Saturday, August 25, 2007

Oh My God, Your Words Are Out of Balance

Things are starting to pick up around the department, and some of the more hard-core philosophy undergrads are starting to think about their grad school applications. So I'll claim grad school application season as justification to stay on my hobby-horse a little longer.

The thing I notice about a lot of advice out there for prospective grad students is how vague it is. Not vague in general, mind you, but vague about advice for people thinking of going to programs not in the top-20 or so. (So not vague in general--just vague for the overwhelming majority of prospectives.)

To get a sense of what I mean, let me point back to that old Weatherson post I was talking about the other day. I was bitching about how his advice has a generally optimistic tone, when he draws his actual reasons for optimism from a completely unrepresentative sample of job market success stories. Of course, Weatherson knows he's doing that, so after hammering the optimism he winds his way around to emphasizing "that no one ever has to decide to go to grad school as such." Which is to say, when a prospective is trying to decide whether or not to go to grad school, she should consider going to some programs--the ones with good placement records--but not others. Okay, so far so good.

But then, what's the advice for people looking at departments below the top-15 or top-20? Weatherson says:
At that stage, it is a very good idea to reconsider how strongly you want to go to graduate school. Going somewhere that you might well not enjoy, that might not lead to much of a career, is a real gamble.

Going somewhere that "might" not lead to a career in philosophy is a "gamble"? Uh, yeah. And a rose is rose. True, but prospectives can't do anything more useful with the first claim than botanists can with the second. Whatever. Let's push on.

Of course there are very few schools from where no one has had a successful career, so it’s not like you have to give up if you don’t get into a top school. But you should go in with eyes wide open, or not go in at all.

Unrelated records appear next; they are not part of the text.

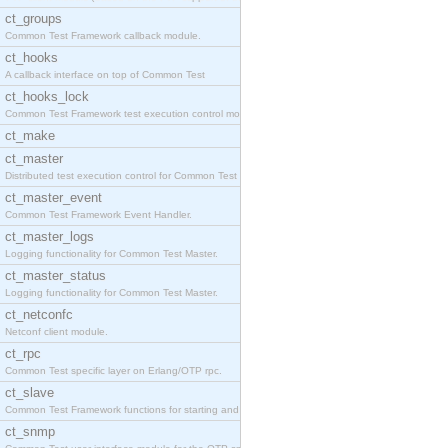
ct_groups
Common Test Framework callback module.
ct_hooks
A callback interface on top of Common Test
ct_hooks_lock
Common Test Framework test execution control modul
ct_make
ct_master
Distributed test execution control for Common Test
ct_master_event
Common Test Framework Event Handler.
ct_master_logs
Logging functionality for Common Test Master.
ct_master_status
Logging functionality for Common Test Master.
ct_netconfc
Netconf client module.
ct_rpc
Common Test specific layer on Erlang/OTP rpc.
ct_slave
Common Test Framework functions for starting and s
ct_snmp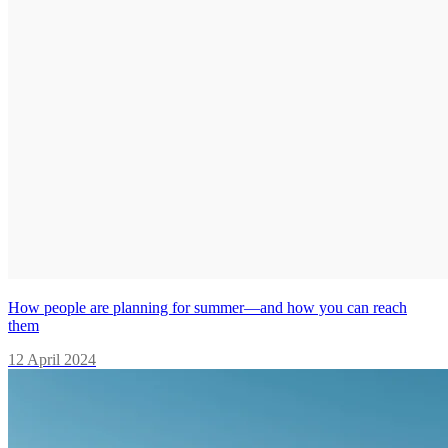
How people are planning for summer—and how you can reach
them
12 April 2024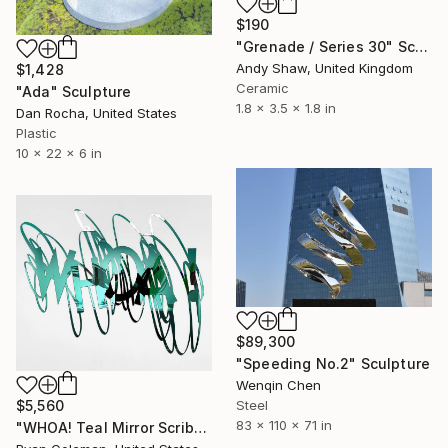
$190
"Grenade / Series 30" Sculpture
Andy Shaw, United Kingdom
$1,428
Ceramic
"Ada" Sculpture
1.8 x 3.5 x 1.8 in
Dan Rocha, United States
Plastic
10 x 22 x 6 in
$89,300
"Speeding No.2" Sculpture
Wenqin Chen
Steel
$5,560
83 x 110 x 71 in
"WHOA! Teal Mirror Scribble Wall Sculpture Sculpture" Sculpture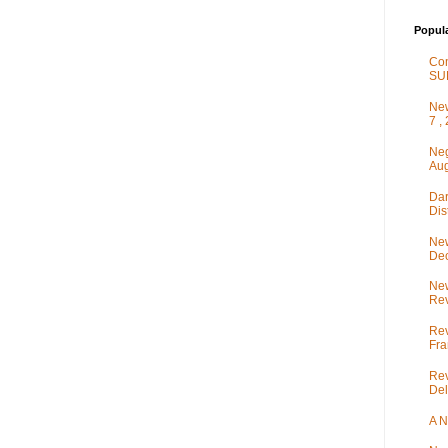
Popul
Co
SU
New
7 ,
Neg
Aug
Dar
Dis
New
De
New
Rev
Rev
Fra
Rev
Del
A N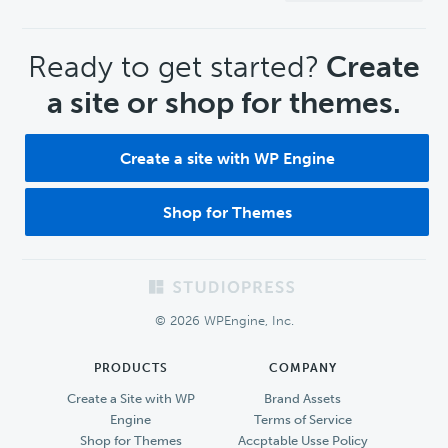
CTA
Ready to get started?
Create
a site or shop for themes.
Create a site with WP Engine
Shop for Themes
Footer
© 2026 WPEngine, Inc.
PRODUCTS
COMPANY
Create a Site with WP
Brand Assets
Engine
Terms of Service
Shop for Themes
Accptable Usse Policy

Yes. You should go in with "eyes wide open." But what are you looking for with your wide-open eyes? Well, one thing is schools with shitty placement records. Okay, good. Suppose I only get into departments in the bottom half of the Leiter report and their placement records are spotty. How do I think about that? Back to Weatherson:

And you’d have to think very hard before going somewhere without tuition wavers, or adequate stipends. But again, those are the kinds of decisions that should be made in the light of your specific possibilities, not in virtue of generic data about what humanities graduate school in general is like.

The first thing is, no. You should not "think very hard" about going somewhere that's going to charge you tuition and not pay you enough to live.* You should not "think very hard" about committing yourself to paying back student loan debt while moving from 30k one-year to 30k one-year, all while you're trying to get a tenure-tracked job. Don't you know the last Republican Congress made it way harder to declare personal bankruptcy? If you only get in to programs that make you pay tuition and don't pay you enough to live, do not go to graduate school.

But second, forget tuition and livable stipends for a second. Suppose you get into a program that'll give you both of those things. But also suppose it's in the bottom half of the rankings and it's got a spotty placement record. Then what? The advice here is to "think very hard." Okay, but think very hard about what? What considerations should you be weighing? What hard realities should you be facing? Besides placement stats, what information do you need to make this decision with your "eyes wide open"? Weatherson doesn't really say.

For the majority of prospectives, there's no real advice here. There's just empty words.


* The possible exceptions here are terminal MA programs that take no more than a couple of years, which programs I think are all kinds of awesome.